Broken in health, Oliver went to Europe for recovery but died Nov. 21, 1892. At her funeral, another woman Methodist preacher, Anna Shaw, delivered the eulogy. When “the roll is called up yonder,” Miss Anna Oliver will doubtless be among the Methodist sainthood.
Anna Howard Shaw
Born in England, Anna Howard Shaw was Methodism’s second female seminary graduate, earning her bachelor’s degree in 1878 from Boston School of Theology after being denied a room or scholarship for board. She once was down to “one box of crackers for food, no heat in my apartment, and shoes burst open at the sides.”
She was denied ordination at the same General Conference that denied Anna Oliver. They personally called on Bishop Edward Andrews, but were told there was no place for women in the ministry of the Methodist Episcopal Church.
Shaw responded, “I shall get out. I am called to preach the gospel; if I cannot preach it in my own Church, I will certainly preach it in some other Church.”
She was subsequently ordained by the Beekman Methodist Protestant Church at Tarrytown-on-Hudson. The minutes show “she was received with no extended debate on the abstract question of ordination of women.”
Of the three branches of Anglo Methodism, the Methodist Protestant Church was clearly the pioneer for women’s rights. In 1921, the Rev. Lyman Davis, whose church had voted to ordain Shaw, wrote for the General Conference, “Our argument goes like this: if a candidate for the ministry appears before this conference and gives the evidence of having ‘all the gifts, graces, and acquirements essential to the office of the ministry . . . ; and if in the training for these natural power, the candidate has received a thorough education; and if there is superadded to these gifts and acquirements a self-consecration which is so vital and sincere as to become a living sacrifice, shall the ordination be refused simply because this candidate is a woman?”

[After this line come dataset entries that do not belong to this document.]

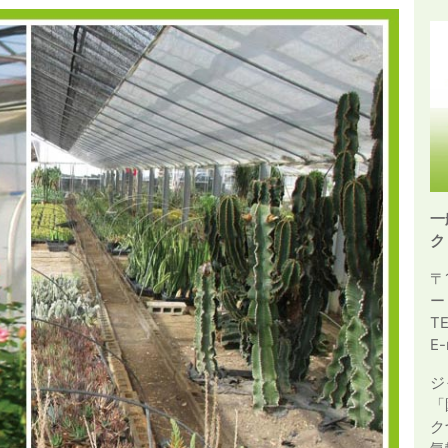
一
ク
〒
ー
T
E-
ジ
「
ク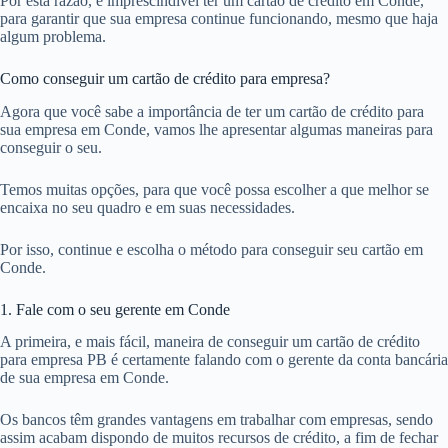
Por esta razão, é imprescindível ter um cartão de crédito em Conde,
para garantir que sua empresa continue funcionando, mesmo que haja
algum problema.
Como conseguir um cartão de crédito para empresa?
Agora que você sabe a importância de ter um cartão de crédito para
sua empresa em Conde, vamos lhe apresentar algumas maneiras para
conseguir o seu.
Temos muitas opções, para que você possa escolher a que melhor se
encaixa no seu quadro e em suas necessidades.
Por isso, continue e escolha o método para conseguir seu cartão em
Conde.
1. Fale com o seu gerente em Conde
A primeira, e mais fácil, maneira de conseguir um cartão de crédito
para empresa PB é certamente falando com o gerente da conta bancária
de sua empresa em Conde.
Os bancos têm grandes vantagens em trabalhar com empresas, sendo
assim acabam dispondo de muitos recursos de crédito, a fim de fechar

Methodist Protestant Edward Drinkhouse writes in his book, History of Methodist Reform, “some ideas are kept alive by nothing less than manifest destiny.” Yet in “unification” negotiations, the smaller Methodist Protestant Church was unable to convince the two larger “episcopal” branches that women should be ordained in the 1939 formation of the Methodist Church.
God opened other doors for Shaw: She received an M.D. degree from Boston in 1885, and became president of the National American Woman Suffrage Association in 1902. She was the first woman ever to receive the “Presidential Citation” for standing “unchallenged throughout her career as the greatest orator among women the world has ever known.”
Her autobiography, The Story of A Pioneer, was published in 1915. When the 19th amendment was ratified in 1919, much credit was given to Shaw. The people of her native Big Rapids, Mich., said upon her death, “She cut a path through the tangled underwood of old tradition to broader ways.”
Yet the road to “full clergy rights” did not come until 1956, and then through Z.T. Johnson, president of Asbury College, whose oratory and parliamentary maneuverings prompted the General Conference to overrule a committee recommendation to defer the matter for “further study.” Johnson’s college had seen the blessings of women from the holiness branches of Methodism and the Salvation Army.
Ironically, we owe the first Methodist ordinations to the Methodist Protestant Church and the eventual full clergy rights to a brother from the holiness movement of Methodism! God has a marvelous way of raising up a voice to blow the trumpet of right, even in a culture of wrong!